Step 3. As explained before, an identical RMSD does not imply the same internal geometry as the representation of the SBU by its points of extension does not fully capture its three-dimensional structure. Depending on the geometry of the neighboring SBUs, the linkage formed between the SBUs in one configuration can be energetically more favorable than in another configuration, although they have the same geometric mismatch, such as configurations 1 and 2 of the tetrahedral SBU that is placed on vertex V₂₁ in Fig. 2. In step 3, the deformation energy E_def, formally introduced in Section 2.4, is used to discriminate between such configurations and identify the one in which the topological constraints have the least influence on the SBUs. This energy depends on the selected configuration of the neighboring SBUs. Therefore, it should in principle be calculated for each possible material configuration, which is a product of all SBU configurations. However, as the number of these material configurations increases exponentially with the number of nodes in the topology, a brute-force iteration over all material configurations is unfeasible, definitely when constructing an extensive database.

This challenge motivated us to introduce our additive top-down approach, in which the nodes of the topology are decorated one-by-one. In each step, the optimal configuration of the SBU of the selected node, i.e., the configuration that minimizes both the RMSD and the deformation energy of the linkages with the already inserted SBUs, is identified. By following a breadth-first iteration through the topological graph, all nodes at a certain distance from the starting vertex are decorated before continuing with the next layer. As such, the number of linkages with neighboring building blocks is increased for each SBU as compared to a random iteration or a depth-first iteration. As indicated in Fig. 2, step 3 can be omitted for the starting node, as no neighboring SBUs are present yet and the deformation energy E_def is the same for all configurations. The final SBU configuration for vertex V₁₁ is thus chosen from the set of configurations that minimizes the RMSD in step 2. In the next step of the breadth-first iteration, a neighboring node to the ones already occupied is decorated with an SBU. In the example of Fig. 2, the vertex V₂₁ is selected once a configuration for the SBU that is put on vertex V₁₁ is determined. From the SBU configurations that minimize the RMSD in step 2, the deformation energy E_def of the linkage from this SBU with the already inserted SBU on vertex V₁₁ is calculated. Finally, the SBU configuration that minimizes the deformation energy E_def is selected and inserted on the vertex V₂₁. As such, the deformation energy E_def has to be calculated only once for every SBU configuration, instead of for every material configuration, and the computational complexity of the structure assembly process is reduced from exponential to linear in terms of the number of nodes in the topology. For linear linkers, which only have two points of extension lying on the same axis as the center of the SBU, there is still a degree of freedom that step 2 can not describe: the rotation around their axis. By using the deformation energy E_def in step 3, this degeneracy is lifted to the point that only the internal symmetries of the linker remain.

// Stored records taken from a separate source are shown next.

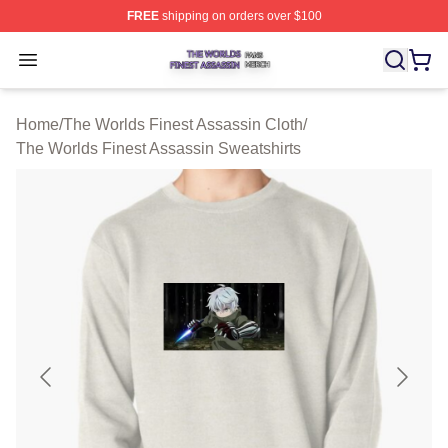
FREE
shipping on orders over $100
The Worlds Finest Assassin Shop ⚡️ Officially Licensed
Open menu
Home
/
The Worlds Finest Assassin Cloth
/
The Worlds Finest Assassin Sweatshirts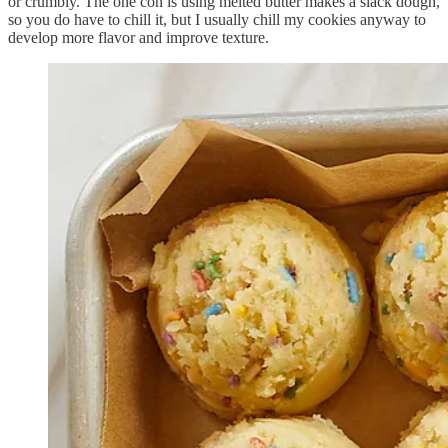
or crumbly. The one con is using melted butter makes a slack dough,
so you do have to chill it, but I usually chill my cookies anyway to
develop more flavor and improve texture.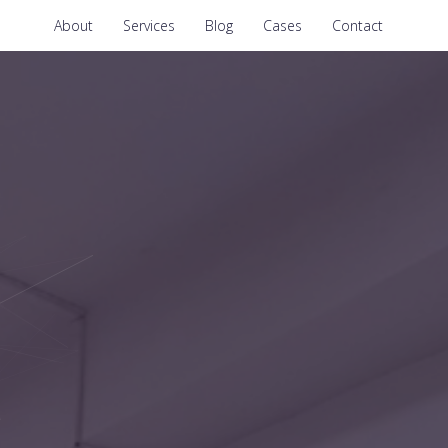
About
Services
Blog
Cases
Contact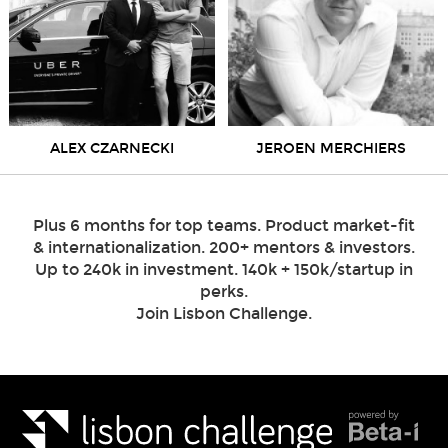
ALEX CZARNECKI
JEROEN MERCHIERS
Plus 6 months for top teams. Product market-fit
& internationalization. 200+ mentors & investors.
Up to 240k in investment. 140k + 150k/startup in
perks.
Join Lisbon Challenge.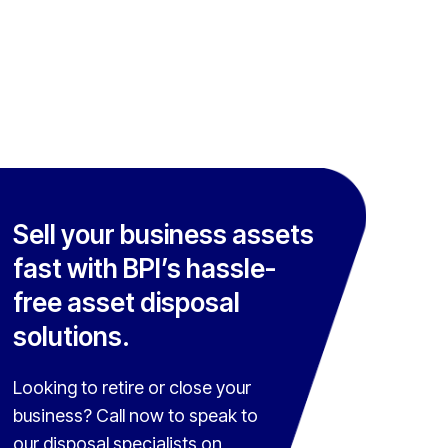
Sell your business assets
fast with BPI’s hassle-
free asset disposal
solutions.
Looking to retire or close your
business? Call now to speak to
our disposal specialists on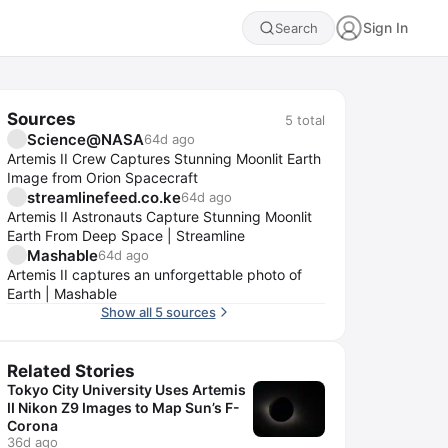
Sign In
Search
Sources
5
total
Science@NASA
64d ago
Artemis II Crew Captures Stunning Moonlit Earth
Image from Orion Spacecraft
streamlinefeed.co.ke
64d ago
Artemis II Astronauts Capture Stunning Moonlit
Earth From Deep Space | Streamline
Mashable
64d ago
Artemis II captures an unforgettable photo of
Earth | Mashable
Show all 5 sources
Related Stories
Tokyo City University Uses Artemis
II Nikon Z9 Images to Map Sun’s F-
Corona
36d ago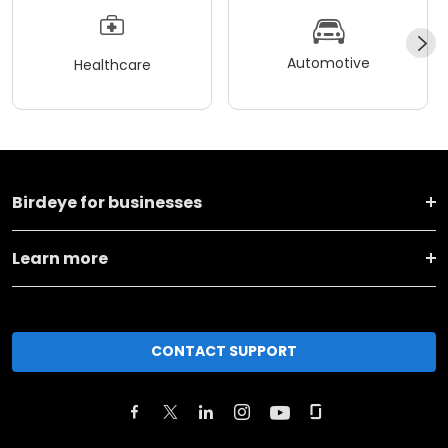
Automotive
Healthcare
Birdeye for businesses
Learn more
CONTACT SUPPORT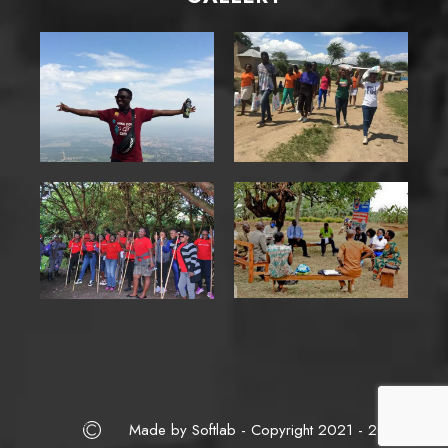
Made by Softlab - Copyright 2021 - 2025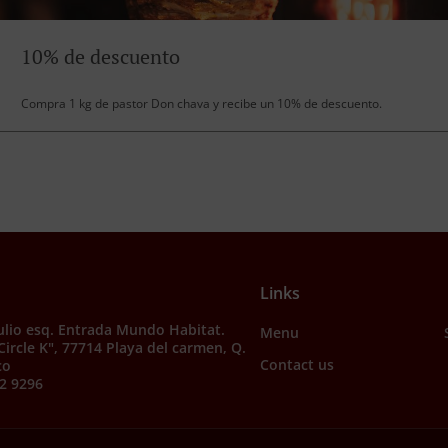
10% de descuento
Compra 1 kg de pastor Don chava y recibe un 10% de descuento.
Links
julio esq. Entrada Mundo Habitat.
Menu
"Circle K", 77714 Playa del carmen, Q.
Contact us
co
2 9296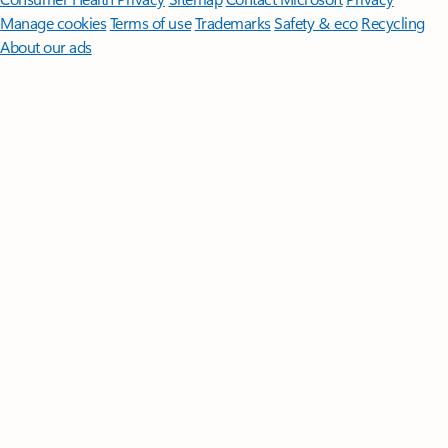
Manage cookies
Terms of use
Trademarks
Safety & eco
Recycling
About our ads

Step 4. After step 3 is completed for each node in the topology and all SBUs are inserted and connected, an initial periodic structure is obtained. However, up to now, the SBUs remained rigid. As the threshold for the maximally allowed RMSD in step 2 is quite high, this means that some mismatch between SBUs is allowed, which is motivated by the fact that COF building blocks can have an appreciable degree of flexibility that can accommodate for the introduced mismatch. Therefore, after the initial material is assembled, it is relaxed in step 4 using its system-specific force field that is generated according to the procedure described in Section 2.4 to find an optimal structure. The mismatch between the SBUs, which was localized around the linkages, will now be released after a full geometry optimization. However, as some SBUs are more flexible than others, the final optimized structure can have a low synthetic likelihood. Therefore, the last filter uses the deformation energy E_def again to check whether the strain that was introduced between the rigid SBUs is sufficiently released. The threshold is here defined as 14 kJ mol⁻¹ (see Section S1.5 of the ESI†). When the deformation energy of the optimized structure does not exceed this threshold, it is finally included in the ReDD-COFFEE database, which contains 268 [thin space (1/6-em)]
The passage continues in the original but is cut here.